Humour Au fil de l'épée

Un amour né dans une salle d’armes parisienne met en lumière un proverbe géorgien « Les amoureux peuvent se tenir sur la tranche d’une lame. » C’est l’histoire d’Antonio et de Lucie.

 

Fin bretteur, Antonio est un descendant du célèbre coutelier Opinel. Un soir, il va croiser le fer avec Lucie, enfant de Laguiole, petit village aveyronnais où le couteau est roi. Lucie a une botte secrète, sa beauté, Antonio est conquis. Entre deux assauts de fleuret, ils se content fleurette, c’est une lame de fond, rien ne l’arrêtera.

 

Sabre au clair

Leur passion commune, l’escrime, leurs origines coutelières se reflètent jusque dans leur apparence physique. Chez Antonio, le visage, particulièrement affuté, est en lame de couteau, le ton est tranchant, la réplique acérée. Le Landais de Sabres a même troqué un accent à couper au couteau pour un accent… pointu. Lucie, dressée sur des talons aiguille, a l’esprit aussi vif qu’une rapière. Elle doit peut-être à son écrivain favori, Frédéric Dard, sa troublante taille de guêpe, en tout cas, elle ne veut plus vivre San Antonio. C’est en sabrant le champagne sur un pavé d’espadon qu’il lui offre une superbe dague de fiançailles. Et c’est sabre au clair que la fine lame demande la jeune fille en mariage. L’amour a frappé d’estoc et de taille, bientôt nos tourtereaux vont baigner dans un univers plutôt singulier. Un garçon, Excalibur, comme l’épée du roi Arthur, puis une fille, Joyeuse, comme l’épée de Charlemagne, viennent combler les escrimeurs. Plus modestement, leur fidèle fox-terrier est affublé du nom de Durandal. Une frénésie des films de cape et d’épée les dirige tout droit vers l’Intermarché pour faire plaisir aux Mousquetaires.

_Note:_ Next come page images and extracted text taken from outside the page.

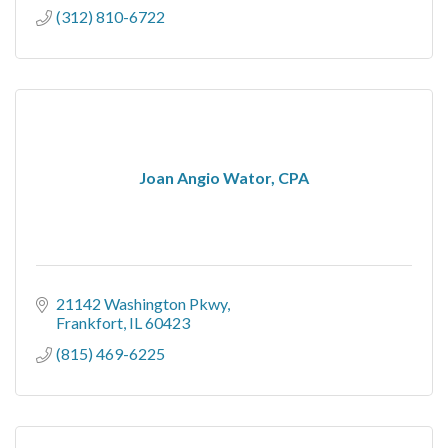
(312) 810-6722
Joan Angio Wator, CPA
21142 Washington Pkwy
Frankfort
IL
60423
(815) 469-6225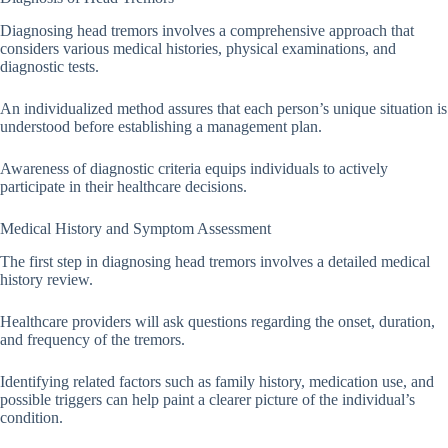
Diagnosing head tremors involves a comprehensive approach that
considers various medical histories, physical examinations, and
diagnostic tests.
An individualized method assures that each person’s unique situation is
understood before establishing a management plan.
Awareness of diagnostic criteria equips individuals to actively
participate in their healthcare decisions.
Medical History and Symptom Assessment
The first step in diagnosing head tremors involves a detailed medical
history review.
Healthcare providers will ask questions regarding the onset, duration,
and frequency of the tremors.
Identifying related factors such as family history, medication use, and
possible triggers can help paint a clearer picture of the individual’s
condition.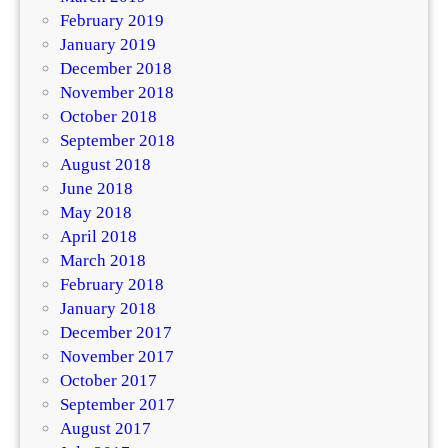
February 2019
January 2019
December 2018
November 2018
October 2018
September 2018
August 2018
June 2018
May 2018
April 2018
March 2018
February 2018
January 2018
December 2017
November 2017
October 2017
September 2017
August 2017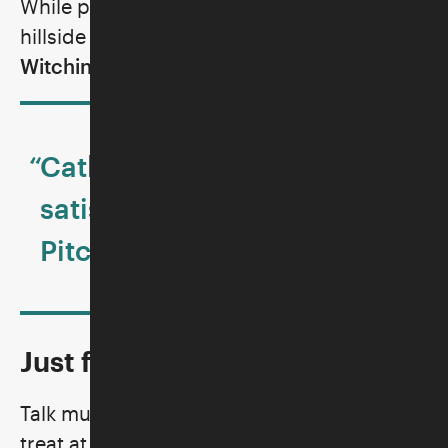
While picnicking and enjoying the Skirball’s
hillside courtyard, enjoy a set by
DJ The
Witching Hours
.
“Catharsis doesn’t get more
satisfying than this.”—
Pitchfork
Just for Visitors 13 to 19!
Talk music, make art, and have a SWEET
treat at The Loft! The Loft is an exclusive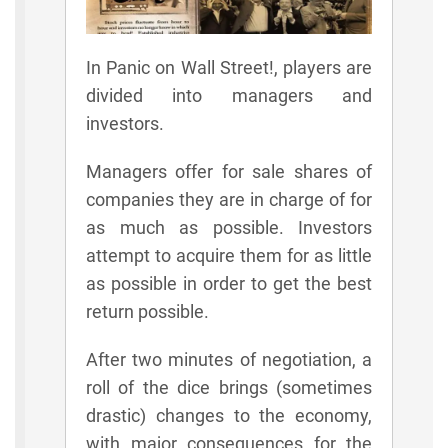
In Panic on Wall Street!, players are
divided into managers and
investors.
Managers offer for sale shares of
companies they are in charge of for
as much as possible. Investors
attempt to acquire them for as little
as possible in order to get the best
return possible.
After two minutes of negotiation, a
roll of the dice brings (sometimes
drastic) changes to the economy,
with major consequences for the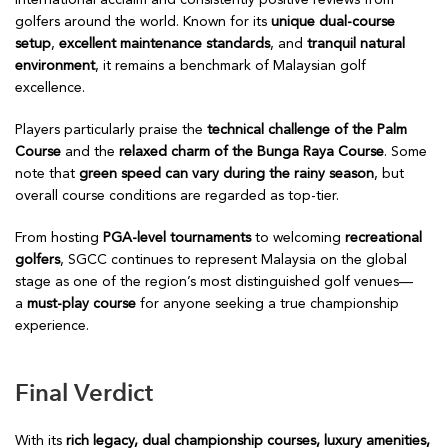
international acclaim and consistently positive reviews from
golfers around the world. Known for its
unique dual-course
setup
,
excellent maintenance standards
, and
tranquil natural
environment
, it remains a benchmark of Malaysian golf
excellence.
Players particularly praise the
technical challenge of the Palm
Course
and the
relaxed charm of the Bunga Raya Course
. Some
note that
green speed can vary during the rainy season
, but
overall course conditions are regarded as top-tier.
From hosting
PGA-level tournaments
to welcoming
recreational
golfers
, SGCC continues to represent Malaysia on the global
stage as one of the region’s most distinguished golf venues—
a
must-play course
for anyone seeking a true championship
experience.
Final Verdict
With its
rich legacy, dual championship courses, luxury amenities,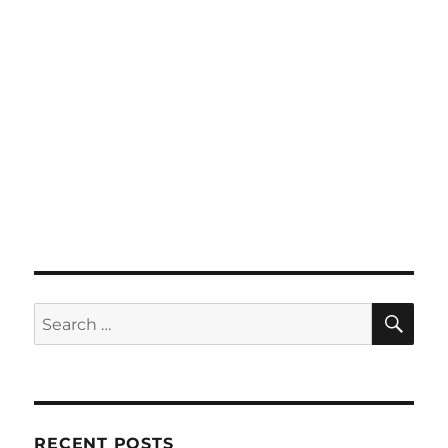
SE
Search
for:
RECENT POSTS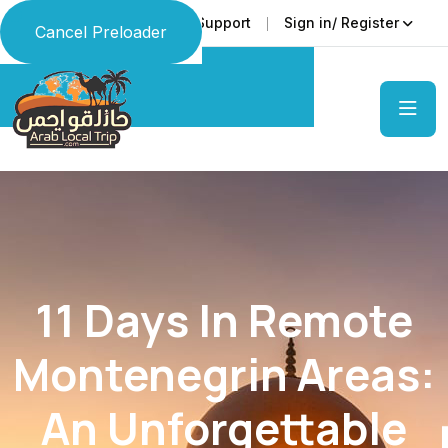
Faq
Support
Sign in/ Register
Language
Cancel Preloader
11 Days In Remote
Montenegrin Areas:
An Unforgettable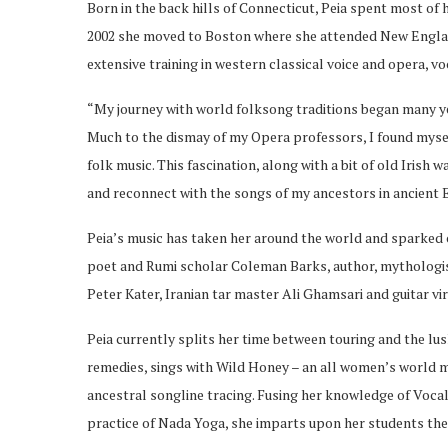
Born in the back hills of Connecticut, Peia spent most of h
2002 she moved to Boston where she attended New Englan
extensive training in western classical voice and opera, 
“My journey with world folksong traditions began many y
Much to the dismay of my Opera professors, I found myself
folk music. This fascination, along with a bit of old Irish 
and reconnect with the songs of my ancestors in ancient 
Peia’s music has taken her around the world and sparked 
poet and Rumi scholar Coleman Barks, author, mythologi
Peter Kater, Iranian tar master Ali Ghamsari and guitar v
Peia currently splits her time between touring and the lus
remedies, sings with Wild Honey – an all women’s world mu
ancestral songline tracing. Fusing her knowledge of Vocal
practice of Nada Yoga, she imparts upon her students the 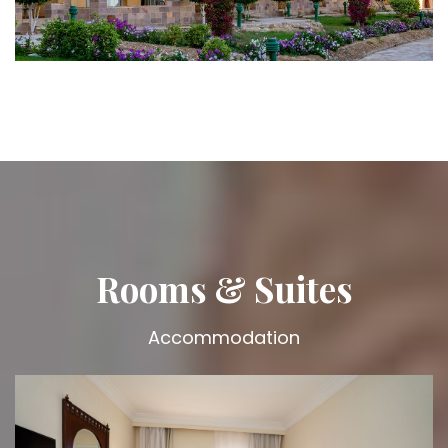
Rooms & Suites
Accommodation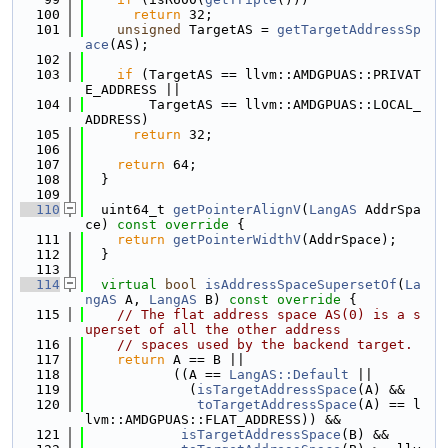
  100
return
 32;
  101
unsigned
 TargetAS = 
getTargetAddressSp
ace
(AS);
  102
  103
if
 (TargetAS == llvm::AMDGPUAS::PRIVAT
E_ADDRESS ||
  104
        TargetAS == llvm::AMDGPUAS::LOCAL_
ADDRESS)
  105
return
 32;
  106
  107
return
 64;
  108
  }
  109
  110
  uint64_t 
getPointerAlignV
(
LangAS
 AddrSpa
ce)
 const override 
{
  111
return
getPointerWidthV
(AddrSpace);
  112
  }
  113
  114
virtual
bool
isAddressSpaceSupersetOf
(
La
ngAS
 A, 
LangAS
 B)
 const override 
{
  115
// The flat address space AS(0) is a s
uperset of all the other address
  116
// spaces used by the backend target.
  117
return
 A == B ||
  118
           ((A == 
LangAS::Default
 ||
  119
             (
isTargetAddressSpace
(A) &&
  120
toTargetAddressSpace
(A) == l
lvm::AMDGPUAS::FLAT_ADDRESS)) &&
  121
isTargetAddressSpace
(B) &&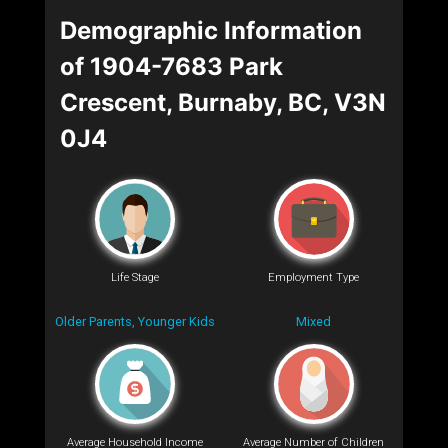
Demographic Information
of 1904-7683 Park
Crescent, Burnaby, BC, V3N
0J4
Life Stage
Employment Type
Older Parents, Younger Kids
Mixed
Average Household Income
Average Number of Children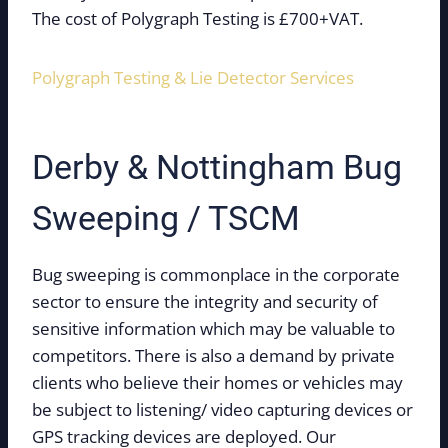
The cost of Polygraph Testing is £700+VAT.
Polygraph Testing & Lie Detector Services
Derby & Nottingham Bug
Sweeping / TSCM
Bug sweeping is commonplace in the corporate
sector to ensure the integrity and security of
sensitive information which may be valuable to
competitors. There is also a demand by private
clients who believe their homes or vehicles may
be subject to listening/ video capturing devices or
GPS tracking devices are deployed. Our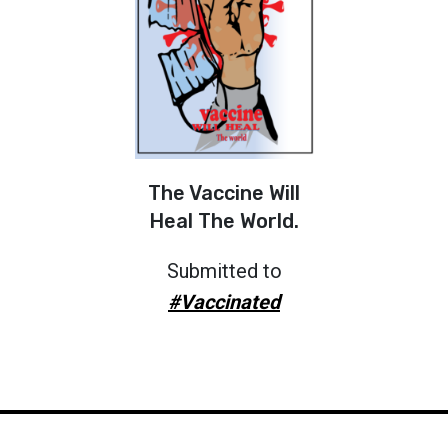
The Vaccine Will
Heal The World.
Submitted to
#Vaccinated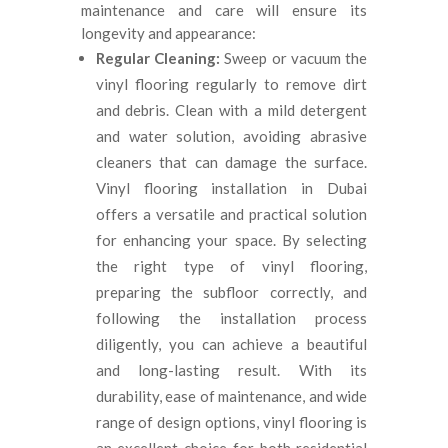
maintenance and care will ensure its
longevity and appearance:
Regular Cleaning:
Sweep or vacuum the
vinyl flooring regularly to remove dirt
and debris. Clean with a mild detergent
and water solution, avoiding abrasive
cleaners that can damage the surface.
Vinyl flooring installation in Dubai
offers a versatile and practical solution
for enhancing your space. By selecting
the right type of vinyl flooring,
preparing the subfloor correctly, and
following the installation process
diligently, you can achieve a beautiful
and long-lasting result. With its
durability, ease of maintenance, and wide
range of design options, vinyl flooring is
an excellent choice for both residential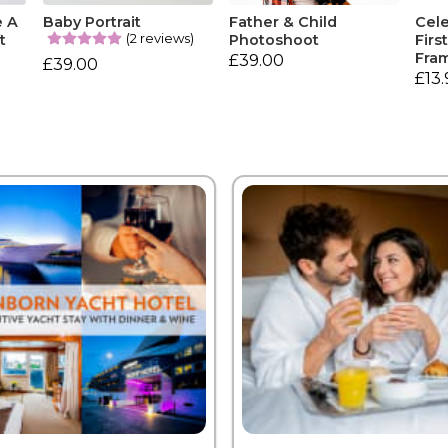
e A
Baby Portrait
Father & Child
Cele
(2 reviews)
t
Photoshoot
Firs
Fra
£39.00
£39.00
£13.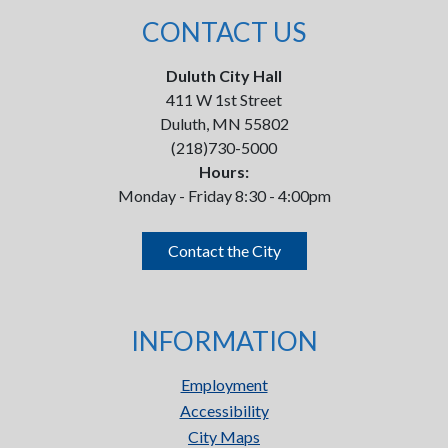
CONTACT US
Duluth City Hall
411 W 1st Street
Duluth, MN 55802
(218)730-5000
Hours:
Monday - Friday 8:30 - 4:00pm
Contact the City
INFORMATION
Employment
Accessibility
City Maps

Mais Antonio veut étendre sa passion pour l’escrime à des horizons plus lointains. Exploitant ce sport comme technique de pointe, ils vont ouvrir des salles d’armes et présenter leur collection… au Congo.

 

À couteaux tirés

Car c’est à Pointe-Noire, au Congo, qu’ils inaugurent, en grande pompe, deux immenses salles d’armes et un impressionnant musée où épées, sabres, fleurets côtoient couteaux, poignards, lances, sagaies, haches ou baïonnettes. Pour l’occasion ils ont même ressuscité le criss malais. Ironie du sort, tout près, se trouve la librairie Hachette et il tombe des hallebardes. Très vite, Lucie et Antonio vont faire de Pointe-Noire la capitale de l’arme blanche et on surnomme bientôt le lieu La baie de l’épée. Qui a dit « l’escrime ne paie pas » ? Leurs affaires sont florissantes tant les avaleurs de sabre sont des clients assidus. Ils aimeraient pourtant que les yatagans entrent dans les boites à gant et que les cimeterres ne mènent pas au cimetière. Nos bretteurs s’escriment à enrichir le musée, leur devise étant « Ici, ce n’est pas le sabre et le roupillon ». Mais les Congolaises sont jolies et Antonio multiplie les coups de canif dans le contrat. Lucie ne supporte plus ce coup de Jarnac. Désormais, une épée de Damoclès pèse sur le couple en crise aigüe. Les tentatives de retour en grâce d’Antonio s’avèrent des coups d’épée dans l’eau et il se refuse à devenir un second couteau. Même le fleuret moucheté n’opère plus, Lucie et Antonio sont à couteaux tirés. Malgré la tension, le glaive de la justice n’aura pas à fonctionner à Pointe-Noire car Lucie a quitté le Congo pour Laguiole avec leurs deux enfants. Pour Antonio c’est l’estocade, la mort dans lame, il rejoint Sabres.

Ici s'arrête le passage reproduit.